Single by Carl Perkins

from the album Dance Album of Carl Perkins
- B-side: "All Mama's Children"
- Released: May 1956
- Recorded: 1956
- Studio: Sun Studio (Memphis)
- Genre: Rockabilly
- Label: Sun
- Songwriter: Carl Perkins
- Producer: Sam Phillips

Carl Perkins singles chronology
| "Blue Suede Shoes" b/w "Honey Don't" (1956) | "Boppin' the Blues" (1956) | "Dixie Fried" (1956) |

= Boppin' the Blues =

"Boppin' the Blues" is a 1956 song written by Carl Perkins and Howard "Curley" Griffin and released as a single on Sun Records in May 1956. The single was released as a 45 and 78, Sun 243, backed with "All Mama's Children", a song co-written by Perkins with Sun labelmate Johnny Cash.

The song was featured on the 1970 album Carl Perkins' Greatest Hits, Columbia LP CS 9833 and the 1986 Rhino Records collection Carl Perkins: Original Sun Greatest Hits, RNCD 75890. Perkins also performed the song on the Town Hall Party syndicated TV series in 1959 and with Dave Edmunds and the Stray Cats on the 1985 HBO/Cinemax special Blue Suede Shoes: A Rockabilly Session. The record was reissued in 1984 on the Collectables label on the Back to Back Hit Series featuring Sun Records as 3090 and on the Sun Golden Treasure Series in 1979 as Sun 9.

==Background==
Griffin was a singer and disc jockey from Jackson, Tennessee, who also recorded rock and roll songs on the Atomic Records label from 1955 to 1957, such as "Got Rockin' on My Mind", Atomic 305, released in 1957. Griffin also co-wrote "Dixie Fried" with Perkins in 1956.

==Chart performance==
The single reached number 9 on the Billboard country and western chart, number 47 on the Cashbox pop singles chart, and number 70 on the Billboard Top 100 pop singles chart. The single was also released in Canada on the Quality label as #1570.

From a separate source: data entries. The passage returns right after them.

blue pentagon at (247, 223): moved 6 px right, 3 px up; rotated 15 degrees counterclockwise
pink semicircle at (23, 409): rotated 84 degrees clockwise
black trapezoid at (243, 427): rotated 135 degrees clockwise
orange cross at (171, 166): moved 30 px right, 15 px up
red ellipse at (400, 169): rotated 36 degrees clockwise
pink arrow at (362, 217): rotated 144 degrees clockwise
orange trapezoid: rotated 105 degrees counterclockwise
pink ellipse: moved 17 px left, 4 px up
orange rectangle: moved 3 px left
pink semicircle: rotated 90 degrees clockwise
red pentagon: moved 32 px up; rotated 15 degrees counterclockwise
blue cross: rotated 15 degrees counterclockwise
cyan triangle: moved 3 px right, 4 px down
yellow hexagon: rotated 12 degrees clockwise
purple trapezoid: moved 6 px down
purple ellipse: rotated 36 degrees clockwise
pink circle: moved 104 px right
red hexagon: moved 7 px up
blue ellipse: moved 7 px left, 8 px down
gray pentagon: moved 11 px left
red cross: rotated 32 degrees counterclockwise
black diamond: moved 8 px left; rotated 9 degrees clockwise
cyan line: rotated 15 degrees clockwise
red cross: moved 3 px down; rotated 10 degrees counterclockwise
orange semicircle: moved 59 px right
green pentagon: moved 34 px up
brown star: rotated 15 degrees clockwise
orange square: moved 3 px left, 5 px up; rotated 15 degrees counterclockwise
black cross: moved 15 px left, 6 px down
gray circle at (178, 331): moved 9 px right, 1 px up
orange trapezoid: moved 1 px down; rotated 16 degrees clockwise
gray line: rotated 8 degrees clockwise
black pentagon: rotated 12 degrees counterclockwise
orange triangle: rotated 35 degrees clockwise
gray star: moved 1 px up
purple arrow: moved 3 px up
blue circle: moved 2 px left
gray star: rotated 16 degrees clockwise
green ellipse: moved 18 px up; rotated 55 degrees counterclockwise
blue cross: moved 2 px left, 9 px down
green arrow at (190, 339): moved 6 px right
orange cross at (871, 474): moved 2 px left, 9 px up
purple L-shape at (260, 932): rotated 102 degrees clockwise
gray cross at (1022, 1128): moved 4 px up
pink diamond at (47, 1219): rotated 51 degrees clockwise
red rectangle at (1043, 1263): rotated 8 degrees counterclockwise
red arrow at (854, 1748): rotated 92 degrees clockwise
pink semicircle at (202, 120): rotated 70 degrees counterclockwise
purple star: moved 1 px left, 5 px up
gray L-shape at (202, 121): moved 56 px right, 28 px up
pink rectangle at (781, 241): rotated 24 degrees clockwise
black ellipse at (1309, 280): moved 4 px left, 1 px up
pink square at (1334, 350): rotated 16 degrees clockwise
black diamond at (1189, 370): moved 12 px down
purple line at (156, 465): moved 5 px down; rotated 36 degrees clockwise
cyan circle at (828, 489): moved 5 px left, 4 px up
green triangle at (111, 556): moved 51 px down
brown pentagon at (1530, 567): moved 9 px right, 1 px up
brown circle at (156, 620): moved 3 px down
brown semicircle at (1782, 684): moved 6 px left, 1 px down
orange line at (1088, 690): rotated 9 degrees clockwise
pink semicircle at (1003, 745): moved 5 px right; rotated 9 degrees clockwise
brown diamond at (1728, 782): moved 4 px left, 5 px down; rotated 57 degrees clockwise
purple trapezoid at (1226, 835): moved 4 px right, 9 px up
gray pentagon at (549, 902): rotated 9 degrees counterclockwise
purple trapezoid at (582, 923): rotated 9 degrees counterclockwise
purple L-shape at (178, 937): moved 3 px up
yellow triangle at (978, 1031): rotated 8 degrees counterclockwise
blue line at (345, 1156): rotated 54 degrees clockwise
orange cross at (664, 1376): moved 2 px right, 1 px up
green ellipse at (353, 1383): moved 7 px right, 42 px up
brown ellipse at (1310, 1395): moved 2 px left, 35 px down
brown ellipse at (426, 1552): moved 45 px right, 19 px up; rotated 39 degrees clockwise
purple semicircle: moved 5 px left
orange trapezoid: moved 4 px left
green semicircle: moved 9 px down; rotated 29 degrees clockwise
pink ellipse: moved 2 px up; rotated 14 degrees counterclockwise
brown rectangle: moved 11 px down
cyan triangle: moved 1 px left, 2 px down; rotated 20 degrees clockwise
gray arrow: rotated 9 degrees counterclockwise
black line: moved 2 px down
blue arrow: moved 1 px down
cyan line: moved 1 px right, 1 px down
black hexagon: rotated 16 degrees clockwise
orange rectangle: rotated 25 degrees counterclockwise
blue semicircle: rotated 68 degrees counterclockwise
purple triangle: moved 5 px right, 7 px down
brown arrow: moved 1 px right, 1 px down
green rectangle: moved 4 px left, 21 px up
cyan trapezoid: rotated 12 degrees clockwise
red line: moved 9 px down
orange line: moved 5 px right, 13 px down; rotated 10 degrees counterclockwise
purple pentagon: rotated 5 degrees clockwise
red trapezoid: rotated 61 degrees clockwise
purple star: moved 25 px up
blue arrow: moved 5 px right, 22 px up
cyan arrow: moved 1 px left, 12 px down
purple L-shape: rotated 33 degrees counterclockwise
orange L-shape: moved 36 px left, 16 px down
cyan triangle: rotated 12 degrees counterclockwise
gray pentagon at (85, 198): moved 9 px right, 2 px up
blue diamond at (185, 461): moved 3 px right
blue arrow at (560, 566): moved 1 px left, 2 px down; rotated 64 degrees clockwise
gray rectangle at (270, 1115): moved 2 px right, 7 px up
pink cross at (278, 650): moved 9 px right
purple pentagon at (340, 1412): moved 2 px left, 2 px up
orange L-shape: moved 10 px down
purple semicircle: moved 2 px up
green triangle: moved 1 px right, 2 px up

| Chart (1956) | Peak position |
|---|---|
| US Billboard Top 100 | 70 |
| US Billboard C&W Best Sellers | 9 |
| US Cashbox Pop Singles | 47 |

==Notable recordings==
The song has been recorded by other musicians, including: Ricky Nelson, Gene Vincent, Brian Setzer, and Johnny Rivers.

The band Blackfeather had a no. 1 hit for two weeks on the Australian singles chart in October 1972 with "Boppin' the Blues", a recording that has little in common with the original apart from the title and a similar feel, although Perkins and Griffin are still credited as writers.

==Popular culture==
- Rick Nelson performed the song on the Ozzie and Harriet TV show on ABC in 1957, along with "Your True Love", another Carl Perkins hit on Sun Records.

==Sources==
- Perkins, Carl, and McGee, David. Go, Cat, Go!: The Life and Times of Carl Perkins, The King of Rockabilly. Hyperion Press, 1996. ISBN 0-7868-6073-1
- Morrison, Craig. Go Cat Go!: Rockabilly Music and Its Makers. University of Illinois Press, 1998.
- The Carl Perkins Sun Collection.
- Guterman, Jimmy. (1998.) "Carl Perkins." In The Encyclopedia of Country Music. Paul Kingsbury, Ed. New York: Oxford University Press. pp. 412–413.
- Naylor, Jerry; Halliday, Steve. The Rockabilly Legends: They Called It Rockabilly Long Before They Called It Rock and Roll. Milwaukee, Wisc.: Hal Leonard. ISBN 978-1-4234-2042-2. OCLC 71812792.